*** Opening of Given data ***

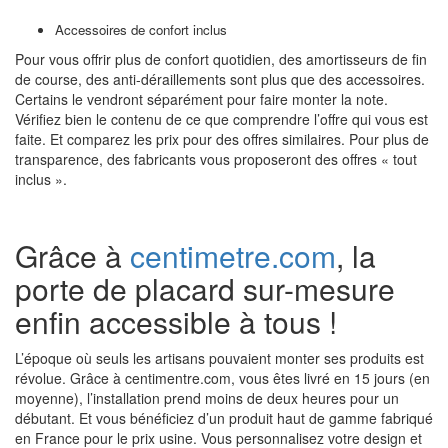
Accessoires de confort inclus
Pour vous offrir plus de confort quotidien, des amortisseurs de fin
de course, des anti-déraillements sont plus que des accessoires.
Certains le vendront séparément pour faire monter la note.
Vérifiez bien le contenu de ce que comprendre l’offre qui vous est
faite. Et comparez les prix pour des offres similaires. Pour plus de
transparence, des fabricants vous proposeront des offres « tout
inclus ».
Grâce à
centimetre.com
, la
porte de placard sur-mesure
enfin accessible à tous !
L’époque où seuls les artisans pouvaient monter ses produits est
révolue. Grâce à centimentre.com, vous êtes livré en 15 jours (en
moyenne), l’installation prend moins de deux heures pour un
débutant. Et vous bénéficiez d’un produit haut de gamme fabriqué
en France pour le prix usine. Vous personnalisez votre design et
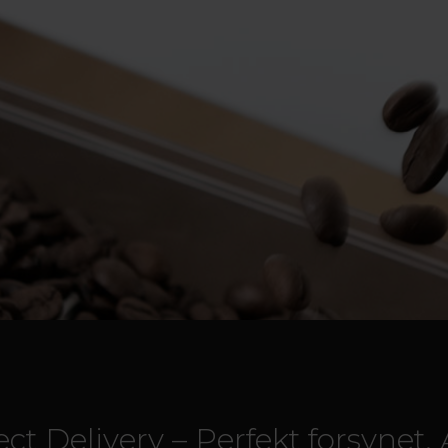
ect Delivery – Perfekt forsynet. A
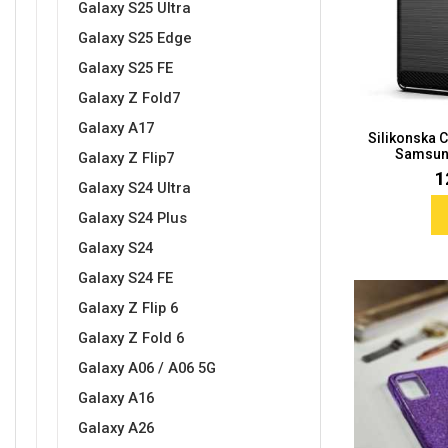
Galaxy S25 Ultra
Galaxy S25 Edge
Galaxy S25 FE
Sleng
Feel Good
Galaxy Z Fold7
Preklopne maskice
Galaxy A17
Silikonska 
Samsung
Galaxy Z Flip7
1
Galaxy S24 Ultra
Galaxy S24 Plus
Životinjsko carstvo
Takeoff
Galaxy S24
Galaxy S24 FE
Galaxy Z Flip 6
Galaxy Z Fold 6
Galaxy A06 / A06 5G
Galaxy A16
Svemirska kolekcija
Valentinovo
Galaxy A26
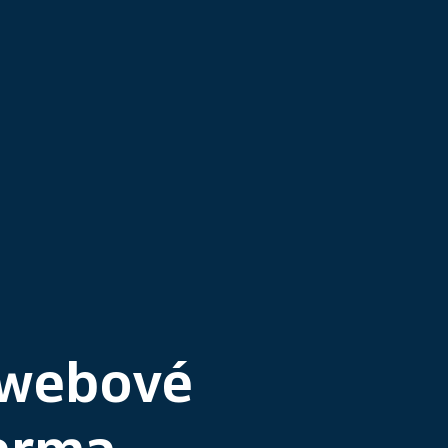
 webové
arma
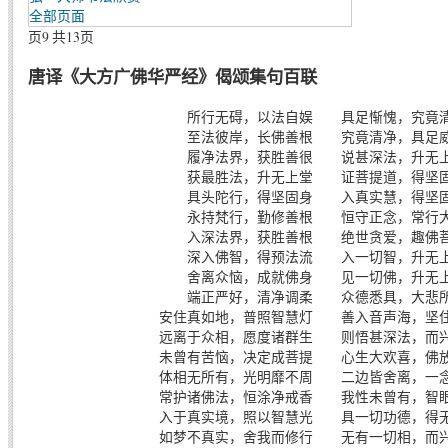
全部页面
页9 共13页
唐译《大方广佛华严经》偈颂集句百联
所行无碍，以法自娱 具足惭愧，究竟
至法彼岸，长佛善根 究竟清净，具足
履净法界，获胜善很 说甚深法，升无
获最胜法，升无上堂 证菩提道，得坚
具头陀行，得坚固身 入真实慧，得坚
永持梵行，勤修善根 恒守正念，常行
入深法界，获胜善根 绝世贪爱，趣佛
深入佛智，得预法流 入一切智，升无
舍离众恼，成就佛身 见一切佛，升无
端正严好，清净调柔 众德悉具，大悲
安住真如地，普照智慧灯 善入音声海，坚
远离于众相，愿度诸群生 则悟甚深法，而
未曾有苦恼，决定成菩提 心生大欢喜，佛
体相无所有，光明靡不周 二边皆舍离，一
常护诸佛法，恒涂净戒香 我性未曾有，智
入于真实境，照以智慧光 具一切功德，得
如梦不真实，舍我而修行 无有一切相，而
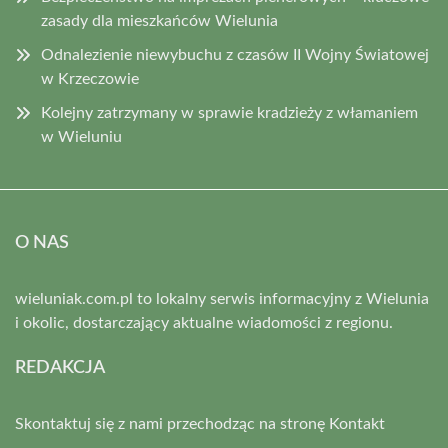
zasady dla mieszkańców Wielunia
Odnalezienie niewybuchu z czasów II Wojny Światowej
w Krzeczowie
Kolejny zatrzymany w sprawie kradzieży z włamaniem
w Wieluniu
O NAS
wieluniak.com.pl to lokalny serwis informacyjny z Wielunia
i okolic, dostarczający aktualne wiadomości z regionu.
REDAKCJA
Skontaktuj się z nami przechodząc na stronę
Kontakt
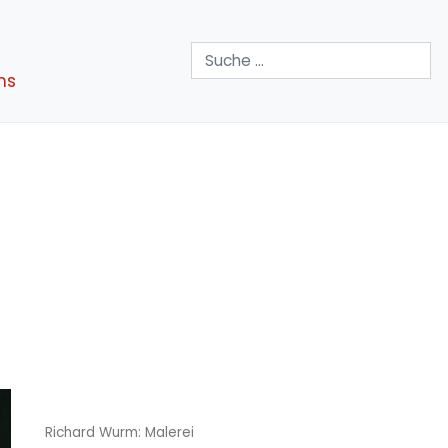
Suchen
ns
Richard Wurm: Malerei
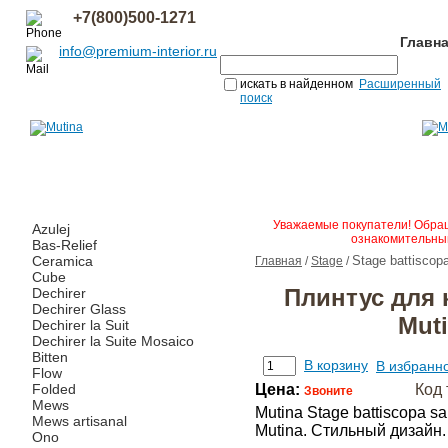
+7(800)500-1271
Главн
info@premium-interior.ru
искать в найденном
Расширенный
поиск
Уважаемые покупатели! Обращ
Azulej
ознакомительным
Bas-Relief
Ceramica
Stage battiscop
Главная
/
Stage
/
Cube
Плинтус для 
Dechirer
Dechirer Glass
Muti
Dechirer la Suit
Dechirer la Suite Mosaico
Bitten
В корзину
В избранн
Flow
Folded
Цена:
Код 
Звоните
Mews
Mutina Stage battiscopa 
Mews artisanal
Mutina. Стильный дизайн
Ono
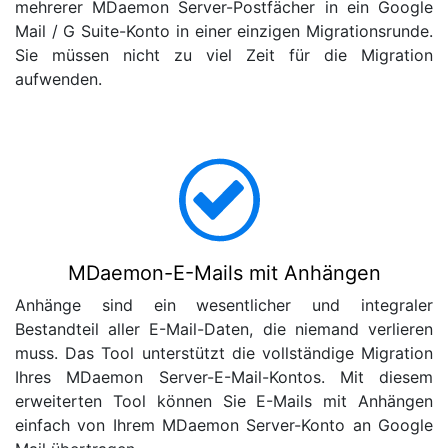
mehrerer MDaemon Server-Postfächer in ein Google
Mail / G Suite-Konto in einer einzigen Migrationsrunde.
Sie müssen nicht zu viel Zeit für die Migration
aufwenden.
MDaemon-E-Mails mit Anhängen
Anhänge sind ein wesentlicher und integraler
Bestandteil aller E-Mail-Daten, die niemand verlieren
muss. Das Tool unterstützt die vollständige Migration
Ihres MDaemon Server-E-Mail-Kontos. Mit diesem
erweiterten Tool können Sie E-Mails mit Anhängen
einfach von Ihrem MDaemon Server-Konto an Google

*** Close of Given data ***
*** Opening of Given data ***

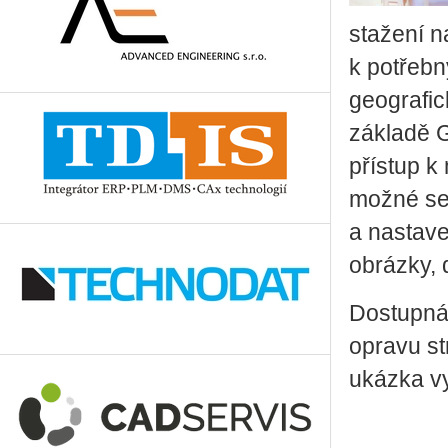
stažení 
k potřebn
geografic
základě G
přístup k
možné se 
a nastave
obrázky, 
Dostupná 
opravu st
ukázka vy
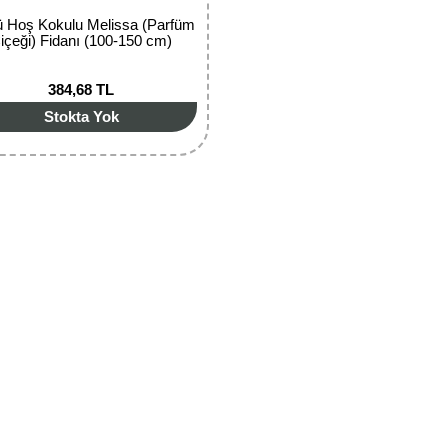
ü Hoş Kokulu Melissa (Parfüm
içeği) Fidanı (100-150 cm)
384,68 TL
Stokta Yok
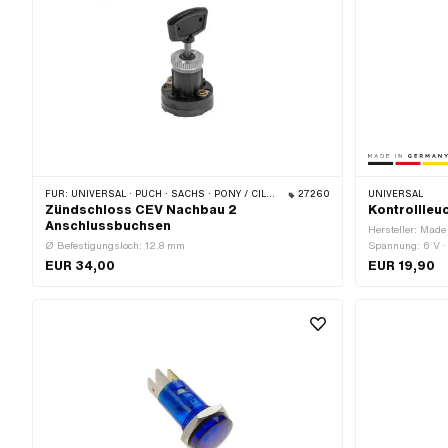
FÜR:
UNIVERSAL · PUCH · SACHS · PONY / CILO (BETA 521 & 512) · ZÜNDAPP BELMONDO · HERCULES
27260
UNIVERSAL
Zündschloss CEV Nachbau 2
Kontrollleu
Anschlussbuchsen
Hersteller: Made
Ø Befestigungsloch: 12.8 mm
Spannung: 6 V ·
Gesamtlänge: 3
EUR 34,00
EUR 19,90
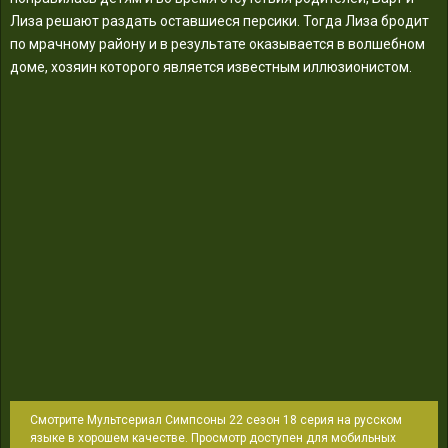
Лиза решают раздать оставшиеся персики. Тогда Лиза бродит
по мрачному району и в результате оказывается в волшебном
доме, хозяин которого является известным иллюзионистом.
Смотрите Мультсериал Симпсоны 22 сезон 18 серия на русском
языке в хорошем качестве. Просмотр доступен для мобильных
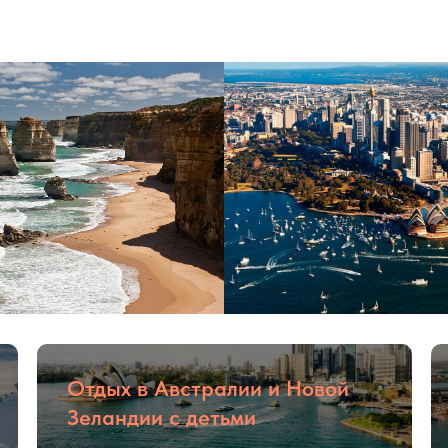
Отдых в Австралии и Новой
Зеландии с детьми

*** Close of Given data ***

Would you copy all lines in the records where the string "confort" appears?

Exercise response:
Accessoires de confort inclus
Pour vous offrir plus de confort quotidien, des amortisseurs de fin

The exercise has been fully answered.